[Extracted page text data]
===============
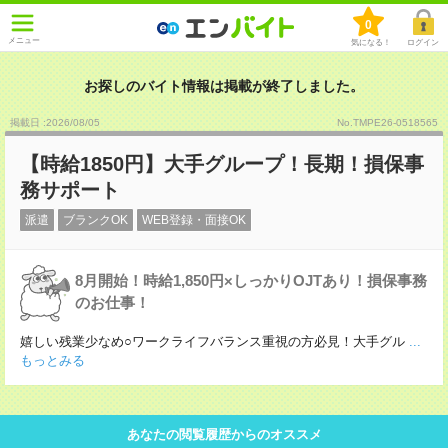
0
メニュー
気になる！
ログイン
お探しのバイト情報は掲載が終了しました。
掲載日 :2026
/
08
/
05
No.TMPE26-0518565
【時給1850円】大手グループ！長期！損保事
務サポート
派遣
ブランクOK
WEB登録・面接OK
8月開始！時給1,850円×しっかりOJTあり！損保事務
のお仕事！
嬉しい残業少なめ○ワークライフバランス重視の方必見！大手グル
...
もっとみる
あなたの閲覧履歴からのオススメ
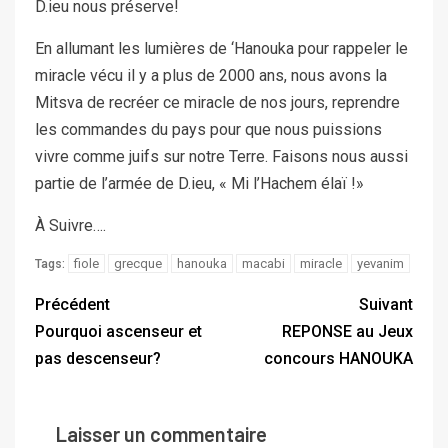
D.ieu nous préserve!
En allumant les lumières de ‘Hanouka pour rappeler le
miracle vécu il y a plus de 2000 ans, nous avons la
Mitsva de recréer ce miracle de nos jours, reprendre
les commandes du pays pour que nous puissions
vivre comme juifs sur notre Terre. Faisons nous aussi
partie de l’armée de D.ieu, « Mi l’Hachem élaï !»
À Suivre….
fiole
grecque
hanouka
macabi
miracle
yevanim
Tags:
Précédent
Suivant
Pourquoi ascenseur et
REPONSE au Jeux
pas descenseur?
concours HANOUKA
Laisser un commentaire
===============
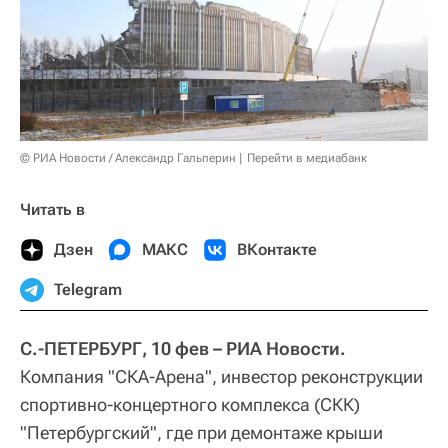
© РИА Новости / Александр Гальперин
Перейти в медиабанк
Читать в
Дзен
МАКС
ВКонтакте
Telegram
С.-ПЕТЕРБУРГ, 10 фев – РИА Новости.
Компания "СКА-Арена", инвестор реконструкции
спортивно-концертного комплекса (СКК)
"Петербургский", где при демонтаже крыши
===============
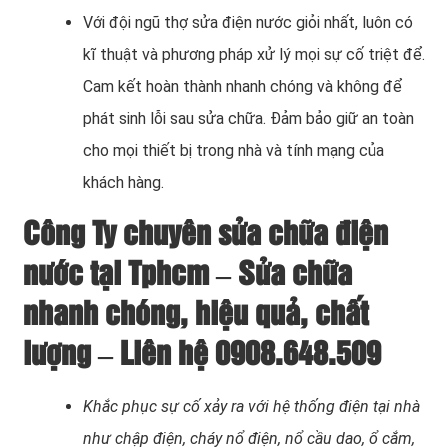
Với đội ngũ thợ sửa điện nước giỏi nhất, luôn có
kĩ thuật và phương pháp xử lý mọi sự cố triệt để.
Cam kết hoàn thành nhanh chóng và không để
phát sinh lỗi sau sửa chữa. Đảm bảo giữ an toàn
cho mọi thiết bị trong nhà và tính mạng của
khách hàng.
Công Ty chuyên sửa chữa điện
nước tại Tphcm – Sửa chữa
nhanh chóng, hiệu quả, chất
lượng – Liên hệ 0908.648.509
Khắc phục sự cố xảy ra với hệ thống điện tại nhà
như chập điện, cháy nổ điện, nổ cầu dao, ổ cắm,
===============
TASK DESCRIPTION: For each line of the entries that contains the word "nous", make a copy.

RESPONSE TO THIS EXERCISE:
D.ieu nous préserve!
miracle vécu il y a plus de 2000 ans, nous avons la
les commandes du pays pour que nous puissions
vivre comme juifs sur notre Terre. Faisons nous aussi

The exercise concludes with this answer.